When the body cannot find enough glycogen (which is the form in which carbs are stored) within the blood, it will begin to break down your amino acids (protein), which, of course, happen to be the building blocks of muscles. Some of the by-products of the breakdown include urea and ammonia, so if you were to find a lot of those by-products in a sample of blood, it means that protein is being broken down.
However, by just taking 5 mg. of caffeine with every kilogram of your body weight an hour before your workout, the cyclists that were in the study avoided this breakdown.
The researchers theorized that taking caffeine raised blood glucose so that the working muscles would not have to feed off muscles. This was then confirmed by the increased levels in blood lactate, which indicates that glucose is being used as a fuel (instead of amino acids).
What the study did not focus on much, though, was the inevitable rise in energy experienced by the athletes who had taken caffeine, and I am not talking about the psychoactive effects caffeine has on the nervous system; everyone knows about that. I am talking about the increased energy from using glucose as fuel.
That alone, I assume, would be a great reason to use the caffeine strategy.

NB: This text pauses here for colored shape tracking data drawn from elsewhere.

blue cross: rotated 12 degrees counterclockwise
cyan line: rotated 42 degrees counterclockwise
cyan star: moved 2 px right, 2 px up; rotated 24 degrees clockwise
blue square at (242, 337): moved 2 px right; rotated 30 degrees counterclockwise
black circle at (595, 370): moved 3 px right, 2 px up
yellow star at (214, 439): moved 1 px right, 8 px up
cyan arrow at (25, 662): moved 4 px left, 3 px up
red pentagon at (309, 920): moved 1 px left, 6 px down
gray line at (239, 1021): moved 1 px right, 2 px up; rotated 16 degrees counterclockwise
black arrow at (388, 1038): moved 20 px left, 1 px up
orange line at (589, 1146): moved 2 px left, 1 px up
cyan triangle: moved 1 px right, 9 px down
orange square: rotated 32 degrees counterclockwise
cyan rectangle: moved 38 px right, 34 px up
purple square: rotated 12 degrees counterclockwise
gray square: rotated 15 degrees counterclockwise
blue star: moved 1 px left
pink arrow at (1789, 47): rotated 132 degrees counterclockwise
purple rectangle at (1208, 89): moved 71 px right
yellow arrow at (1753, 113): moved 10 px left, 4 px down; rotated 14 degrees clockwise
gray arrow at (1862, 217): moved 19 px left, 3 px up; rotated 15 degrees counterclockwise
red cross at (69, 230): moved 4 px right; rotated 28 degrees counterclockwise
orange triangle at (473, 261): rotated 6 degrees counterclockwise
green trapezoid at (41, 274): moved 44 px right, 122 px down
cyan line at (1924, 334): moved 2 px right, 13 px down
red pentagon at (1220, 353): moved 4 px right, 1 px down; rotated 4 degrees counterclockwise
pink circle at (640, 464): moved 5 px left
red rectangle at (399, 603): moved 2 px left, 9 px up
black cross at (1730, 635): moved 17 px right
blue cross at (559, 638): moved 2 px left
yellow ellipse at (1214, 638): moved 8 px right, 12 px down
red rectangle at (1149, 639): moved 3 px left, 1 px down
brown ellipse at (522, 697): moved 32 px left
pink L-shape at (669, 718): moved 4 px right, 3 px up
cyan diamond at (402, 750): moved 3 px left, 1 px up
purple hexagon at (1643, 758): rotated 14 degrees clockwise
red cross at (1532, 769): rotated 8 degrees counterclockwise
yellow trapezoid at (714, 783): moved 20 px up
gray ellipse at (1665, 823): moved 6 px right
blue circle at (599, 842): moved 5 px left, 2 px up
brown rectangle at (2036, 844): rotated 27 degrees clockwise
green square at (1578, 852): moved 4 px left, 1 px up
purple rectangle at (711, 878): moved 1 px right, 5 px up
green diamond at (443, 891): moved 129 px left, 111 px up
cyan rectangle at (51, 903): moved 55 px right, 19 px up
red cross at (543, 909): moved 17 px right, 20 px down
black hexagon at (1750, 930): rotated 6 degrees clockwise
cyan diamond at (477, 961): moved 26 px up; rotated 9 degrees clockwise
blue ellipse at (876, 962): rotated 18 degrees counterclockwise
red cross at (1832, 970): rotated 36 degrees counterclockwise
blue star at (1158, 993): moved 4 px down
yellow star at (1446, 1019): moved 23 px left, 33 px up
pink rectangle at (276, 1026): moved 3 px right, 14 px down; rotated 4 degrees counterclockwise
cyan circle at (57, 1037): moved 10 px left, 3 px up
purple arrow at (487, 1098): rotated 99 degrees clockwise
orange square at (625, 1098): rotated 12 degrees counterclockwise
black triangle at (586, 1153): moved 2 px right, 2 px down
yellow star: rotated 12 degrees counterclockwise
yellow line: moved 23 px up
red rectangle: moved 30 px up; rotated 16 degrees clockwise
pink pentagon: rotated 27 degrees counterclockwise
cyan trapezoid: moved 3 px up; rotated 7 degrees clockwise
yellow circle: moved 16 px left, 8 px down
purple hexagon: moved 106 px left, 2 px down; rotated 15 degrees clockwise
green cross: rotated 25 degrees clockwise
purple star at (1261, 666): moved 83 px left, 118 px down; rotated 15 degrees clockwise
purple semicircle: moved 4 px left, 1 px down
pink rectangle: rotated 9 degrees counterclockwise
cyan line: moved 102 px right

I probably do not need to mention that this study didn’t use strength athletes, but the principles should be the same, especially for those that are training HIT style or don’t, in general, take a while between sets. I also do not know if a strength athlete would require as much caffeine to reap the benefits.
After all, 5 mg. each kilogram equates to about 450 mg for a 200-pound weightlifter. A normal tall coffee or “Grande” from Starbucks has around 300 mg. and a hardcore energy drink has about 350 mg. of caffeine, so either will suffice.
If you weigh about 200 pounds or more, I would first try one of the aforementioned caffeinated beverages to see how they change my energy levels before I began messing around with even higher doses.